Yep. I use an online tool to find the IP blocks belonging to the ISP (there are bunches of tools out there) and then deny the block in .htaccess.
In the case of something like Amazon, I am temporarily taking out two entire blocks like this:
deny from XXX.XXX.
Which denies a BUNCH of IP numbers, so it's aggressive, possibly overly so, but I wanted to see what kind of impact it would have. It's only been a day; I'll leave it there at least a week before I decide to leave it there for good.
@netmeg -- just wondering if you think that using duration, user agent info, etc. as you mentioned may be a reliable shortcut to finding these bots or do you recommend taking the longer, more methodical route as you described above?
Depends on the tools and time you have to devote to it. And duration can be tricky - some of the bots I notice that come back over and over report ridiculous duration times - like two hours - so you have to be careful.
The first important metric seems to be Direct traffic. So far, I've never seen an obvious bot that reports as coming from another website or from a search engine. That'll probably change some day, but so far, my bots don't seem to be spoofing that. So that's the first way to narrow it down. Start by looking at Direct traffic.

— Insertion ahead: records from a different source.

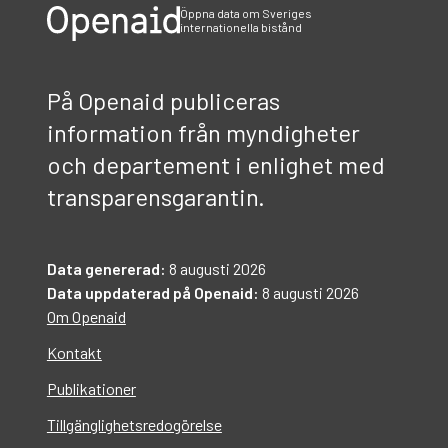
Öppna data om Sveriges
internationella bistånd
På Openaid publiceras
information från myndigheter
och departement i enlighet med
transparensgarantin.
Data genererad:
8 augusti 2026
Data uppdaterad på Openaid:
8 augusti 2026
Om Openaid
Kontakt
Publikationer
Tillgänglighetsredogörelse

Then you want to look for anomalies. Like for example, all these bots report a browser of Firefox 18.0. The current version of Firefox is 27.0.1. They all report at 1024x768 resolution - what real screen even uses that resolution nowadays? Not laptops, and not 19" and larger flat screens - but every single one of these log entries says 1024x768. To me, that smells like some kind of black hat tool for scraping/clicking, so that might bear looking into.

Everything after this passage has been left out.